ABOUT THIS EXERCISE »
Give back exactly the lines from the one containing "Combine functionality with" through the end of the records, including both, and no others.

DATA FOR THIS EXERCISE »
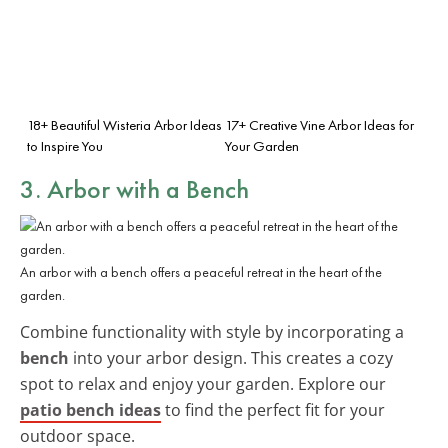
18+ Beautiful Wisteria Arbor Ideas
17+ Creative Vine Arbor Ideas for
to Inspire You
Your Garden
3. Arbor with a Bench
An arbor with a bench offers a peaceful retreat in the heart of the
garden.
Combine functionality with style by incorporating a
bench
into your arbor design. This creates a cozy
spot to relax and enjoy your garden. Explore our
patio bench ideas
to find the perfect fit for your
outdoor space.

TASK OUTPUT »
Combine functionality with style by incorporating a
bench
into your arbor design. This creates a cozy
spot to relax and enjoy your garden. Explore our
patio bench ideas
to find the perfect fit for your
outdoor space.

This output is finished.